Где была Родина герцога Де Гиза по прозвищу Рубленый? Была ли она в Нэнси, Париже, Мадриде, Риме?
Какая у вас Родина, кардиналы Балю, Дюпра, Лотарингский, Мазарини?
Где была родина Аттилы и ста таких героев, которые всегда находились в походе?
Мне бы хотелось, чтобы мне сказали, какая Родина была у Авраама.
Первый, кто написал, что Родина везде, где человеку хорошо, думаю, был Еврипид, в его Фаэтоне: «Родина — это та земля, которая нас кормит».
Но первый человек, который покинул место своего рождения, чтобы искать свое благополучие в другом месте, сказал это до него.
Раздел третий.
Родина состоит из множества семей, и так же, как семью поддерживают обычно из самолюбия, если нет противоположного интереса, так же и город, и деревню, которую называют своей Родиной, поддерживают из самолюбия. Чем больше становится эта Родина, тем меньше её любят, потому что любовь, разделенная на всех, ослабевает. Невозможно нежно любить многочисленную семью, которую едва знают.

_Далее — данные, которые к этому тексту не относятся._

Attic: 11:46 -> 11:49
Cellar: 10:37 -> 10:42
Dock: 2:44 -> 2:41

Каждый, кто одержим стремлением стать демагогом, претором, консулом, диктатором, громко кричит, что он любит свою Родину, а любит он только себя. Каждый хочет быть уверенным, что сможет спать в своем доме, и никакой другой человек не сможет силой отправить его спать в другое место; каждый хочет быть уверенным в своем благосостоянии и в своей жизни. С такими, общими для всех желаниями оказывается, что частный интерес становится общественным: клятва во имя республики - ничто иное, как клятва во имя собственных интересов.
Невозможно, чтобы на Земле существовало государство, которое не управлялось бы сначала как республика; это естественный ход человеческой природы. Сначала несколько семьей объединялись против медведей и волков; те, у кого было зерно, меняли его у тех, у кого были дрова.

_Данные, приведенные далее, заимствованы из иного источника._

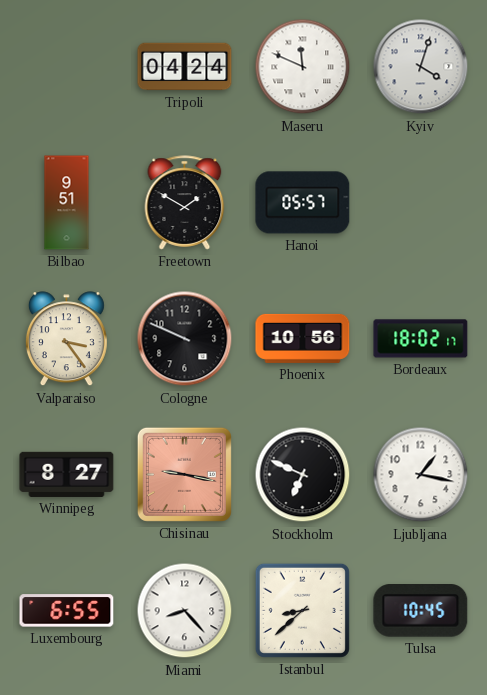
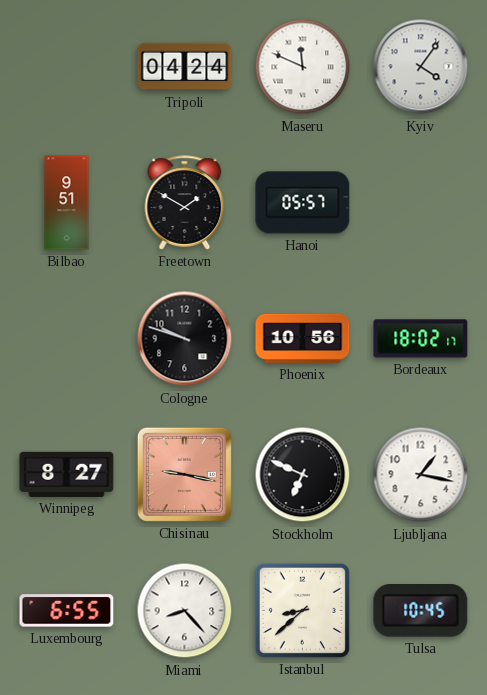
Kyiv: 4:03 -> 4:06
Valparaiso: 3:24 -> none
Cologne: 9:49 -> 9:48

Когда мы открыли Америку, мы обнаружили, что все племена там разделены на республики; во всей части этого мира было только два царства. Из тысячи наций мы нашли там только две подчиненных.
Так было с древних времен; до этрусских и римских королей всё в Европе было республикой. В Африке и сегодня еще сохранились республики. На её севере: Триполи, Тунис, Алжир, и у нас на севере, являются республиками разбойников. Готтентоты к югу до сих пор живут еще так , как, говорят, жили в первых веках существования человечества, свободные, равные между собой, без хозяев, без подданных, без денег и почти без потребностей. Их кормит мясо их овец, их шкура - одевает, убежище готтентотов - хижины из дерева и земли – очень отсталые. Они самые вонючие из всех людей, но они не чувствуют этого; они живут и умирают более тихо, чем мы.
В Европе осталось восемь республик без монархов: Венеция, Голландия, Швейцария, Генуя, Лукка, Рагуза, Женева и Сан-Марино. Можно рассматривать Польшу, Швецию, Англию, как республики, подчиняющиеся королю; но из них только Польша приняла такое название.
Теперь скажите, кто из вас предпочтет Родину монархическую, а кто республиканское государство? Уже четыре тысячи лет этот вопрос беспокоит всех. Спросите об этом у богатых - они все предпочтут аристократию; спросите народ - он хочет демократии: и только цари предпочитают царство. Как же стало возможно, что почти вся Земля управляется монархами? Спросите крыс, которые предложили бы повесить колокольчик на шею кошке. Но на самом деле, истинная причина, как было сказано, прежде всего, в том, что люди очень редко достойны того, чтобы самим управлять собой.
Печально, что часто для того, чтобы быть хорошим патриотом, нужно быть врагом всех остальных людей. Древнеримский политик Катон всегда повторял в Сенате: «Кроме того, я полагаю, что Карфаген должен быть разрушен!» Быть хорошим патриотом - это желать, чтобы твой город обогатился торговлей и был силен своим оружием. Ясно, что одна страна не может победить без поражения другой, и что она не может победить, не сделав кого-то несчастными.
Такова человеческая сущность - желая величия своей страны, мы желаем зла своим соседям. Тот, кто хотел бы, чтобы его Родина никогда не была ни больше, ни меньше, ни богаче, ни беднее, был бы гражданином мира.